The democratic process depends on this diverse and intricate structure - what Richard Wainwright used to call the "warp and the weft" of society - and it is virtually non-existent in most of the new democracies. In Phnom Penh those responsible for the Cambodian Co-ordinating Council for Non-Governmental Organisations (NGOs) are very proud of the fact that they have now got two hundred members across the country. It is indeed quite an achievement but I recall that, in my time as head of the Bradford Council for Voluntary Service, we had five hundred members in that city alone. The culture of the former communist countries was also inimical to civil society. The party controlled every significant aspect of its subjects' lives and even today, eight years after the collapse of the Soviet Union, it is very difficult to get those in Central and Eastern European countries to realise that it is possible for groups of citizens to get together informally, with a democratic constitution, to participate in the governance of local, regional and national institutions.
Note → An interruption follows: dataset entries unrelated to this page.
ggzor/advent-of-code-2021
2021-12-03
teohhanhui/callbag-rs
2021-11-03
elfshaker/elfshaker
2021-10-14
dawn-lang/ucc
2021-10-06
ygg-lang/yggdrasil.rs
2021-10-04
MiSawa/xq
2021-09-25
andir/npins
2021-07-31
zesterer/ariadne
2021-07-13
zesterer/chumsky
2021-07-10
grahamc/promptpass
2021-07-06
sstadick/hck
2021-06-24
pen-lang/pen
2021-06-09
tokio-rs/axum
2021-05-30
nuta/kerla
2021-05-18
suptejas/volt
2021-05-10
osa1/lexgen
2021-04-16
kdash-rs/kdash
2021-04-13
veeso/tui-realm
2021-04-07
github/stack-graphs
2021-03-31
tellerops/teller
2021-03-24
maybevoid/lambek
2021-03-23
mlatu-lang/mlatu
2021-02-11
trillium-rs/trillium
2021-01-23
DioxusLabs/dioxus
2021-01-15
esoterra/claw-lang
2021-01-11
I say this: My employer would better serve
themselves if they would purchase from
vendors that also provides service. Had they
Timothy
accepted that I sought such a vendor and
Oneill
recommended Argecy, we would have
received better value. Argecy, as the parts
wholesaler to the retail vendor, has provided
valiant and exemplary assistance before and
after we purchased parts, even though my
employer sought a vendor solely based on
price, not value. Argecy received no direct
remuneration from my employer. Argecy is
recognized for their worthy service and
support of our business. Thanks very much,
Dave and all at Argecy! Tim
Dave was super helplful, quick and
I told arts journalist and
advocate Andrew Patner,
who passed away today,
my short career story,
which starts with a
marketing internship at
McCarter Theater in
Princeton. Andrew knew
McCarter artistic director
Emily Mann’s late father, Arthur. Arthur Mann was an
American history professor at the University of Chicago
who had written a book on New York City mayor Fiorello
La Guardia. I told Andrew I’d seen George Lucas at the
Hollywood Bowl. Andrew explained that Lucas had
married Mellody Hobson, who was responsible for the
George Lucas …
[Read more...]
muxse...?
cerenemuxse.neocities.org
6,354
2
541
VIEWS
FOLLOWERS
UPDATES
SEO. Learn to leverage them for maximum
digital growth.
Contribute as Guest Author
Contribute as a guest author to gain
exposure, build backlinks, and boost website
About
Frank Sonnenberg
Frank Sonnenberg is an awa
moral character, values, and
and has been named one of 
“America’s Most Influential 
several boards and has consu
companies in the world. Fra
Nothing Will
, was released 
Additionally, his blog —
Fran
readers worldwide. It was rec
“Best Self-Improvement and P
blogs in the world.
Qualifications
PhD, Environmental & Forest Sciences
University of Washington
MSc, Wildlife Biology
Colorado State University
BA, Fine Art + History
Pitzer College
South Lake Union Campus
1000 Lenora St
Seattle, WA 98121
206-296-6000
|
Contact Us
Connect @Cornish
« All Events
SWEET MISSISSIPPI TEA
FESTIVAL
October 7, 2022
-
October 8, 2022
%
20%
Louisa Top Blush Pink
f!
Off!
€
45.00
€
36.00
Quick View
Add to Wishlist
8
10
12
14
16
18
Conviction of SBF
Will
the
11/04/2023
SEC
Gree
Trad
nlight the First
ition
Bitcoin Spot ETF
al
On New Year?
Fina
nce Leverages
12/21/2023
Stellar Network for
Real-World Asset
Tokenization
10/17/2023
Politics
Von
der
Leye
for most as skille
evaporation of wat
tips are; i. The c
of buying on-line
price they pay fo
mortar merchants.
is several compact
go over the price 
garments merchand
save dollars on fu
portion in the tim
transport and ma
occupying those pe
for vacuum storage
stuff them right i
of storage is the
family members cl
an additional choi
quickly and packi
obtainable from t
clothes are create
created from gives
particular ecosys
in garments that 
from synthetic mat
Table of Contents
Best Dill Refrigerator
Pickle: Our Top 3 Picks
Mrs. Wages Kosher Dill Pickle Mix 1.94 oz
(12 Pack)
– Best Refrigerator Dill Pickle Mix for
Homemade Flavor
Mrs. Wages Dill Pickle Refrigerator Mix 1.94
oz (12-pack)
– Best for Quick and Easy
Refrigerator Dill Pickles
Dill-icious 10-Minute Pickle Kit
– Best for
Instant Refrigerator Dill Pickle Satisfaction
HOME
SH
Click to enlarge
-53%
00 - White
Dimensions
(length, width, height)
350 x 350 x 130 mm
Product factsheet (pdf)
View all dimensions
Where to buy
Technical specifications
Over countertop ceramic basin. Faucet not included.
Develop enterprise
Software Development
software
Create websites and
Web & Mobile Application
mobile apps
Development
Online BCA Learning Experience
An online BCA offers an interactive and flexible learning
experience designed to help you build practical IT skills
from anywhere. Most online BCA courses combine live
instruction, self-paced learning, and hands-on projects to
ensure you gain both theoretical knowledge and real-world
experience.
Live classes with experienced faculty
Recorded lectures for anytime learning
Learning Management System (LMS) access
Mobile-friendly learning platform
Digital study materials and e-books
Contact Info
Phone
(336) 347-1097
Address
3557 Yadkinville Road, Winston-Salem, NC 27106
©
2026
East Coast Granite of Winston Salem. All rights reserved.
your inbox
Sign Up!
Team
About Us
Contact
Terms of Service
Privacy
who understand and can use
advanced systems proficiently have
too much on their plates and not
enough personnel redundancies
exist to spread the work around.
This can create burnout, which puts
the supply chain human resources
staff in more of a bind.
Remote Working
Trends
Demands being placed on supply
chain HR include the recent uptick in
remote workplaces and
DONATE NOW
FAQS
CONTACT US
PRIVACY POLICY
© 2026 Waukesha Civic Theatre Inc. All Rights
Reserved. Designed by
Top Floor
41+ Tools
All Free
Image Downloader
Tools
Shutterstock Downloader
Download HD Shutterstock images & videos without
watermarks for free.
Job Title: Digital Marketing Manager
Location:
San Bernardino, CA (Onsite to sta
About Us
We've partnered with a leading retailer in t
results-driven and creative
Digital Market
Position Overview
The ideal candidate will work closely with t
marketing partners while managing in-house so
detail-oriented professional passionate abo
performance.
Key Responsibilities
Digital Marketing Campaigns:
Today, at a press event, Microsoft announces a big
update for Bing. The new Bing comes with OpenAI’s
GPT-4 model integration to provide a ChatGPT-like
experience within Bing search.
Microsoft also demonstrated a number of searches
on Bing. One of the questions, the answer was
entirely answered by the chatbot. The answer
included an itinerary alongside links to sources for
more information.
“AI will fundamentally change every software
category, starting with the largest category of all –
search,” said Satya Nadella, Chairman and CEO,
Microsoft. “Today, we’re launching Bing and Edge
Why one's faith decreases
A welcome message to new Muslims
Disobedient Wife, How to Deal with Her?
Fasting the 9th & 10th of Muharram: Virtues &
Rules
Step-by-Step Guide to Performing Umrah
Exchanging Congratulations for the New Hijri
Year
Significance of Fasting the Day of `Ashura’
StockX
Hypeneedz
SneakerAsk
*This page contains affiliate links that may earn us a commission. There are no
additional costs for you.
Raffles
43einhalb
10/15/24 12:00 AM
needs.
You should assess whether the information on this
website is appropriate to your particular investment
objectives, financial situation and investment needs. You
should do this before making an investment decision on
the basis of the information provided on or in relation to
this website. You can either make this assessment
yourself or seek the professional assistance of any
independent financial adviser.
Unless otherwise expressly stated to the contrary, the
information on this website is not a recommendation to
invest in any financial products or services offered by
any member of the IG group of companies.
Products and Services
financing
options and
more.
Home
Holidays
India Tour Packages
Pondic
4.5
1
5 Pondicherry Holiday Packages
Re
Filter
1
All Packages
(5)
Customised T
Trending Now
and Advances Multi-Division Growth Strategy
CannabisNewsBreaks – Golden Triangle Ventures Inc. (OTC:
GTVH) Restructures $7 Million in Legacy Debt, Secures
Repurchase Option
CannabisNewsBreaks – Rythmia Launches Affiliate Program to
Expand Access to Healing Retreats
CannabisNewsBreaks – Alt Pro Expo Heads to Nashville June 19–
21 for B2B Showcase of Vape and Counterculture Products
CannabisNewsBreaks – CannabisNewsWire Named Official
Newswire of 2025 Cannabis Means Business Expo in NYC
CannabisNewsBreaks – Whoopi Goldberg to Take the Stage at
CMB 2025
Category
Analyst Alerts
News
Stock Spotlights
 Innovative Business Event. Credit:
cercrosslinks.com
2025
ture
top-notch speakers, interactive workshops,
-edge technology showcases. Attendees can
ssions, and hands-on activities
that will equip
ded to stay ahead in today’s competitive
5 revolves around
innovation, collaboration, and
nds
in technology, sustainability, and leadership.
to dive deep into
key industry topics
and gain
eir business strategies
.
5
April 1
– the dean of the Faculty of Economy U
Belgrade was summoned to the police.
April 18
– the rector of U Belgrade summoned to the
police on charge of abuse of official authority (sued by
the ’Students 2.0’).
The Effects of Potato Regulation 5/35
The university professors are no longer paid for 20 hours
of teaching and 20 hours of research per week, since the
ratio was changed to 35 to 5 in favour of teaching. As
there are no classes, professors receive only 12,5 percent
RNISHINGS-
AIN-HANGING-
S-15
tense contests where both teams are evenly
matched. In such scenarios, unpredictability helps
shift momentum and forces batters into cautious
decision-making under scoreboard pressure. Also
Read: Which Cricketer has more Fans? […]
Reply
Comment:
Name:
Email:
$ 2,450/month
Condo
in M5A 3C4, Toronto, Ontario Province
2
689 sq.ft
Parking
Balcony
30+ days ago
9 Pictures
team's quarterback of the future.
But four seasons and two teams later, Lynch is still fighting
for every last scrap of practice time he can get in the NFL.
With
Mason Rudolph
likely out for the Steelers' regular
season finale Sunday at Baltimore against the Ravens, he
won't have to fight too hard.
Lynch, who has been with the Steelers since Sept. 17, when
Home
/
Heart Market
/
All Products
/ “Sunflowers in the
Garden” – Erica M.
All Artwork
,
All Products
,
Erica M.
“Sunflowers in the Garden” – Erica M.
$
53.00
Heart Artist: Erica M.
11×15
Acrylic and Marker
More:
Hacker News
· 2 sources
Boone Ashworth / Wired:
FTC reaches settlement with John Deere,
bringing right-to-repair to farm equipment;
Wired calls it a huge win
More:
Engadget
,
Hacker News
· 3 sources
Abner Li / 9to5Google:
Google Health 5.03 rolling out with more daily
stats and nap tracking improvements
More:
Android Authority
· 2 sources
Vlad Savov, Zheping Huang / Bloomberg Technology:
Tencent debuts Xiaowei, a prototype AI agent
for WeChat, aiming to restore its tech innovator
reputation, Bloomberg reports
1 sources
But without a democratic culture that permeates each level of an individual's daily life, parliamentary elections every four years or so are simply froth. Elections are the effect rather than the cause of democracy. Even the Republican Senator John McCain noted recently that "the lesson is that it's more than an election that makes a democracy."
Second, successful elections also depend on the existence of political institutions. In Cambodia there are very few non-partisan institutions at all. Virtually all the civil service, the military, the judicial system, and the media are under the control of one or other political party. And, since the 5 July coup, those that remain are overwhelmingly controlled by Hun Sen's Cambodia People's Party, the successor to the communist party of the post Khmer Rouge era. How, then, can there be an electoral process - let alone a democratic one - when the means to administer, control, and check it simply do not exist? The lack of broad based political parties, with their own internal democratic structures, also undermines the democratic processes. All too often parties are based on a tribe, a religion, a charismatic leader, or an ethnic group, rather than on a view of society, and are incapable of bringing stability and security, or even a coherent government strategy, to their country.
Third, assistance for the transition to democracy needs to extend to the newly elected legislature. It is crazy to say on polling day "goodbye - you're democratic now", when most, if not all, of those elected have never previously sat in any elected body. No wonder it all too often falls apart. Having worked intensively before the election with many of those then elected it is quite natural and easy to continue after the election to work with them on parliamentary processes, party discipline, constituency casework, the role of opposition, the "usual channels", the work of whips, etc. Alas, even having spent $2 billion dollars in Cambodia to get to polling day, there was no will to continue to assist the newly elected National Assembly, with the consequences we see today.
The lessons of the past eight years of work with new and emerging democracies are increasingly clear. It is not yet clear that the western democracies are prepared to heed them.